LONDON (Reuters) - The kidnapping of 200 Nigerian girls and several recent horrific murders of women is expected to raise pressure on the world community to take concrete action to punish those responsible for sexual violence at a global summit in London this week.
Invited by Hollywood actress Angelina Jolie and British Foreign Secretary William Hague, government ministers, military and judicial leaders and aid workers from about 150 nations will join the first global summit to end sexual violence in conflict.
The June 10-13 summit follows a run of shocking cases of violence against women including the kidnap of schoolgirls by Islamist Boko Haram, the stoning to death of a pregnant woman in Pakistan in a so-called “honour killing”, and the gang-rape and murder of two Indian teenagers who were hanged from a tree.
Hague said too often those who committed these crimes never faced justice and the summit would agree the first international protocol on how to document and investigate sexual violence in conflicts.
“Often it is the lack of evidence that means that these things go unpunished,” Hague told Sky television on Sunday.
“Now this will lead to prosecutions. None of this will be achieved overnight but this is a problem which has been getting worse in recent decades and is utterly unacceptable in the 21st century.”
The conference, with 1,200 attendees including U.S. Secretary of State John Kerry, will be co-hosted by Hague and Jolie, special envoy of the UN High Commissioner for Refugees (UNHCR), who joined forces in 2012 to tackle rape and sexual violence in conflict and post-conflict situations.

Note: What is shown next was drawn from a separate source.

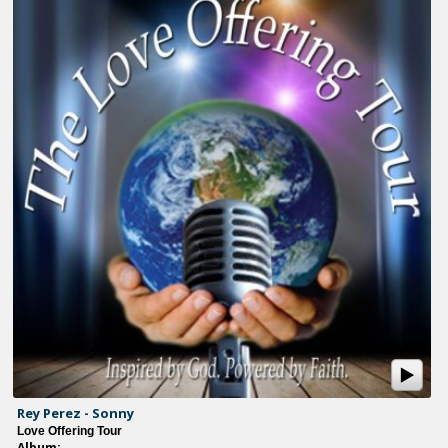
Rey Perez - Sonny
Love Offering Tour
Album:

Oscar-winner Jolie’s involvement in humanitarian issues dates back to 2001 when she travelled to Sierra Leone as a UNHCR Goodwill Ambassador and was horrified to see the impact of years of civil war when an estimated 60,000 women were raped.
The unlikely pair have travelled together to witness the legacy of sexual violence in war and the work to help victims.
Earlier this year they went to Bosnia where more than 100,000 people, most of them civilians, were killed in the 1992-95 war when an estimated 20,000 women were believed raped.
Figures from UNICEF estimate an average of 36 women and girls are raped daily in the Democratic Republic of Congo where up to 200,000 women have suffered sexual violence since 1998.
Alice Allan, head of advocacy at CARE International, said the world had been horrified by several recent cases of violence on women which would raise the bar at the summit.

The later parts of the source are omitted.